*TASK OBJECTIVE*
From the line containing "Tratamiento Madera" to the last line of the data, both included, transcribe each line exactly, leaving out pictures and adding nothing.

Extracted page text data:

————————

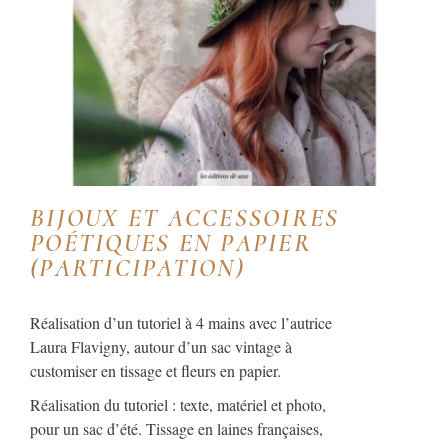
BIJOUX ET ACCESSOIRES
POÉTIQUES EN PAPIER
(PARTICIPATION)
Réalisation d’un tutoriel à 4 mains avec l’autrice
Laura Flavigny, autour d’un sac vintage à
customiser en tissage et fleurs en papier.
Réalisation du tutoriel : texte, matériel et photo,
pour un sac d’été. Tissage en laines françaises,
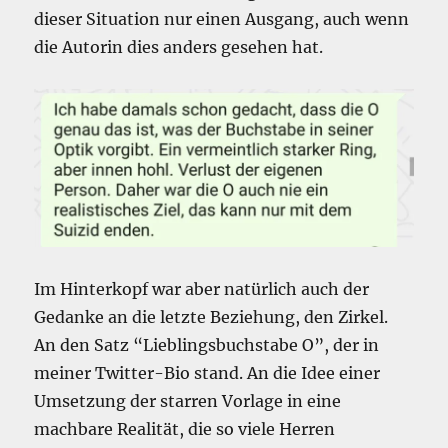
dieser Situation nur einen Ausgang, auch wenn
die Autorin dies anders gesehen hat.
Im Hinterkopf war aber natürlich auch der
Gedanke an die letzte Beziehung, den Zirkel.
An den Satz “Lieblingsbuchstabe O”, der in
meiner Twitter-Bio stand. An die Idee einer
Umsetzung der starren Vorlage in eine
machbare Realität, die so viele Herren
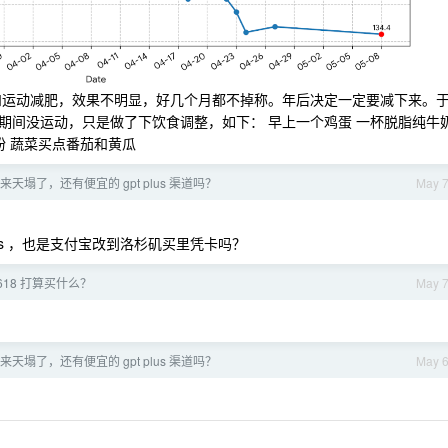
环和运动减肥，效果不明显，好几个月都不掉称。年后决定一定要减下来。
期间没运动，只是做了下饮食调整，如下： 早上一个鸡蛋 一杯脱脂纯牛
粉 蔬菜买点番茄和黄瓜
回来天塌了，还有便宜的 gpt plus 渠道吗？
May 
tplus ，也是支付宝改到洛杉矶买里凭卡吗？
618 打算买什么？
May 
回来天塌了，还有便宜的 gpt plus 渠道吗？
May 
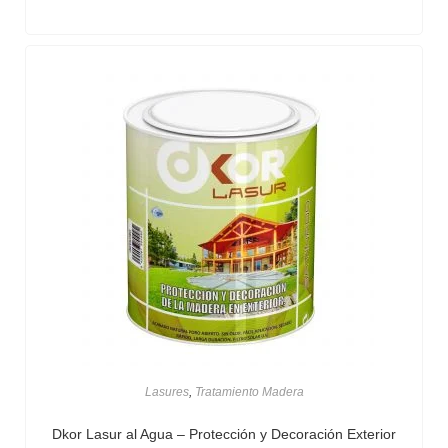
Lasures
,
Tratamiento Madera
Dkor Lasur al Agua – Protección y Decoración Exterior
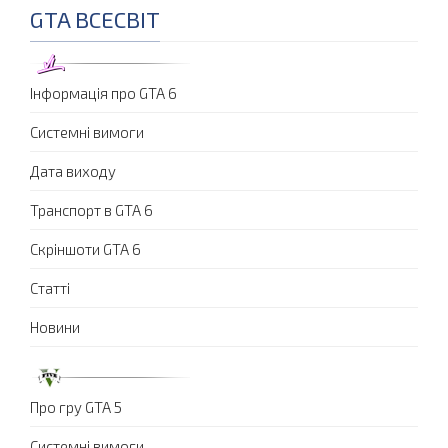
GTA ВСЕСВІТ
Інформація про GTA 6
Системні вимоги
Дата виходу
Транспорт в GTA 6
Скріншоти GTA 6
Статті
Новини
Про гру GTA 5
Системні вимоги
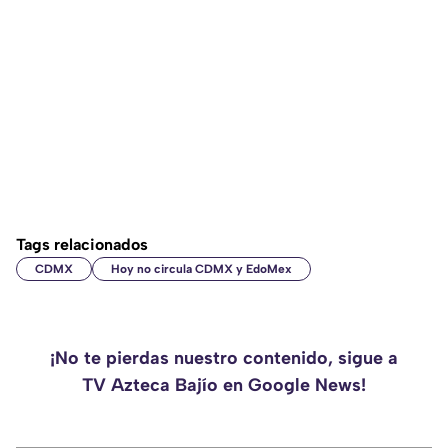
Tags relacionados
CDMX
Hoy no circula CDMX y EdoMex
¡No te pierdas nuestro contenido, sigue a
TV Azteca Bajío en Google News!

————————

*RESPONSE*
Tratamiento Madera
Dkor Lasur al Agua – Protección y Decoración Exterior
GTA ВСЕСВІТ
Інформація про GTA 6
Системні вимоги
Дата виходу
Транспорт в GTA 6
Скріншоти GTA 6
Статті
Новини
Про гру GTA 5
Системні вимоги
Tags relacionados
CDMX
Hoy no circula CDMX y EdoMex
¡No te pierdas nuestro contenido, sigue a
TV Azteca Bajío en Google News!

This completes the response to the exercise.